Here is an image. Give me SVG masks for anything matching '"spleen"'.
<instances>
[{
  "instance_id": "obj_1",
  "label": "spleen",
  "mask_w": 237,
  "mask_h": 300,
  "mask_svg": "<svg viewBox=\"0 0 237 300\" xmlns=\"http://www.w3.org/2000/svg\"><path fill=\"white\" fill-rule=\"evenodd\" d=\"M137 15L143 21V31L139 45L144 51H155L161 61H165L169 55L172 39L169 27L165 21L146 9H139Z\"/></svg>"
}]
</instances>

★ ★ ★ ★ ★ ★ ★

* What needs to be done:
Print out the listing in full, exactly as it appears.

* Expected answer:
Here is an image. Give me SVG masks for anything matching '"spleen"'.
<instances>
[{
  "instance_id": "obj_1",
  "label": "spleen",
  "mask_w": 237,
  "mask_h": 300,
  "mask_svg": "<svg viewBox=\"0 0 237 300\" xmlns=\"http://www.w3.org/2000/svg\"><path fill=\"white\" fill-rule=\"evenodd\" d=\"M137 15L143 21V31L139 45L144 51H155L161 61H165L169 55L172 39L169 27L165 21L146 9H139Z\"/></svg>"
}]
</instances>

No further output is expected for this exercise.